What this task involves: Every line from the one containing "el estado de alerta y movilización." to the end of the records below must be copied exactly, and no pictures may be included.

Data provided:

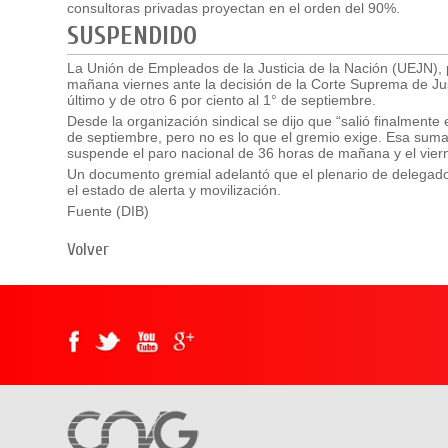
consultoras privadas proyectan en el orden del 90%.
SUSPENDIDO
La Unión de Empleados de la Justicia de la Nación (UEJN), p
mañana viernes ante la decisión de la Corte Suprema de Just
último y de otro 6 por ciento al 1° de septiembre.
Desde la organización sindical se dijo que “salió finalmente e
de septiembre, pero no es lo que el gremio exige. Esa suma e
suspende el paro nacional de 36 horas de mañana y el vier
Un documento gremial adelantó que el plenario de delegados 
el estado de alerta y movilización.
Fuente (DIB)
Volver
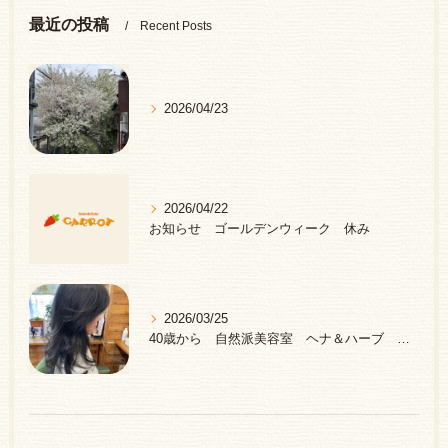
最近の投稿
Recent Posts
2026/04/23
2026/04/22
お知らせ ゴールデンウィーク 休み
2026/03/25
40歳から 自然派美容室 ヘナ＆ハーブ 中野区 新井薬師前駅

Response:
el estado de alerta y movilización.
Fuente (DIB)
Volver
最近の投稿
Recent Posts
2026/04/23
2026/04/22
お知らせ ゴールデンウィーク 休み
2026/03/25
40歳から 自然派美容室 ヘナ＆ハーブ 中野区 新井薬師前駅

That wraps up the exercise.